第103話 魔法的施術
「 ユーターターさーーっんっ!! 」
遺跡の広間にスピカの声が響き渡る。普段の話し声も
「うーん……、返事がありません! やっぱりのこの辺りにはいないと思います!」
「そっ……、そうね。さすがに今の声で聞こえていないはあり得ないと思うわ」
アレンビーはこめかみを指でさすりながらスピカに応えていた。
「念には念を! もう一度呼びかけて――」
「ううん、スピカ! 大丈夫! 大丈夫だから他をあたってみましょう!」
スピカ、アレンビー、それにランギス、コーグ、ケイの5人は王国の捜索隊とともにスガワラが姿を消したという広間にいた。
まさに「しらみつぶし」といった具合に、彼らは端から端を隈なく目を凝らして調べている。その姿はおおよそ「人」を捜しているとは思えないもの。さながら、小さな落とし物でも捜しているかのような。
「王国のアイラ様の話ですと――、たしかこの辺にスガさんの背負っていたリュックだけが置いてあったようですよ?」
ランギスは王国軍の者から説明を聞きながら、右に左に首を捻っている。果たして人間1人が忽然と姿を消すなどということがありえるのかと……。
「……ねぇ、スピカ。ちょっとこっち来てくれる?」
アレンビーはランギスの横に立ち、スピカを手招きする。
「アビー先生、どうしました!?」
スピカは小走りにやってきてアレンビーの隣りに並んだ。そして、彼女の視線の先にある岩壁を見つめる。
「アビー、どうかしましたか? そこの壁は王国の方がずいぶん調べてくれたようですし、僕も先ほど力いっぱい押したり、耳を当ててみたんですが、なにもありませんでした……」
「ごめんなさい、うまく説明できないのですけど……、なんていうか――」
「『魔法結界』に似たものを感じます!」
アレンビーが例える言葉を模索しているところに、スピカの大きな声が割って入った。ただ、これはアレンビーも同感だったようで、「それそれ」と言わんばかりに頷いている。
「梃子でも動きそうにない単なる壁なんですけど、魔法的な施術の気配を感じるんです。ちょうどスピカの言った結界に似た感じの――」
「でもさ、押しても退いても……、叩いても蹴ってもなにもなかったんだよな」
ケイも横から顔を出していた。アレンビーとスピカの話を聞きながら、自身が試したことを説明している。彼はハルバードを扱うだけあってそれなりに力自慢なのだろう、物理的な仕掛けがないかといろいろ試していたようだ。

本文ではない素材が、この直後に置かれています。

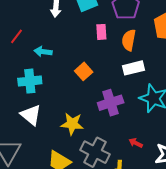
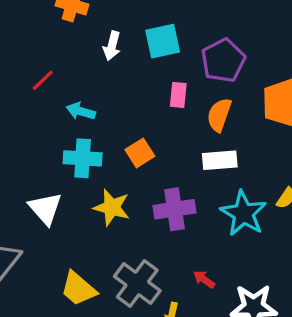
cyan cross: (30, 81) -> (83, 158), moved
yellow star: (72, 124) -> (112, 207), moved

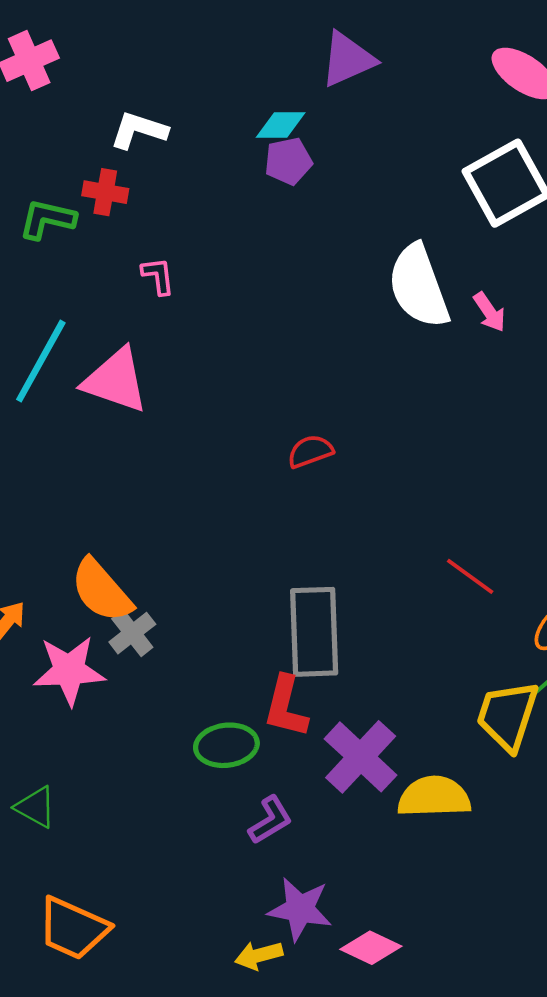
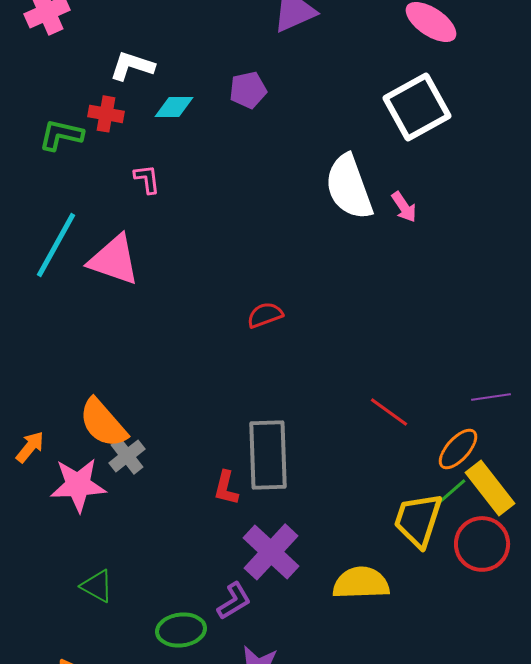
cyan diamond: (281, 125) -> (174, 107), moved
red L-shape: (286, 707) -> (226, 488), moved, size x0.7
green ellipse: (226, 745) -> (181, 630), moved
purple cross: (361, 757) -> (271, 552), moved
green triangle: (36, 807) -> (97, 586), moved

「アビーよ、例えば――、人を一瞬で別の場所に移動させてしまうような魔法とかあったりするのか? どうにもオレは魔法には疎くてなぁ……」
コーグの質問だった。人が急に姿を消す、たしかに、ある意味これほど魔法染みたことはないのかもしれない。
しかし……。
「少なくとも私は聞いたことない。仮に――、万が一特異魔法の一種でそうしたものがあったとしても、スガさんと一緒にいたのはあのアイラ……様と王国魔導士団の方です。気付かないとは思えないわ」
アレンビーは、少し前のアイラとのやりとりを思い出し、思わず彼女を呼び捨てにしようとした。だが、近くにいる王国軍の兵が目に入り、不自然なかたちで「様」を付け足すのだった。
「うむむむむ……。でも、なんだかこの壁、気になってしまいます」
スピカは鼻の頭がぶつかりそうなほどに、壁に顔を寄せて唸っていた。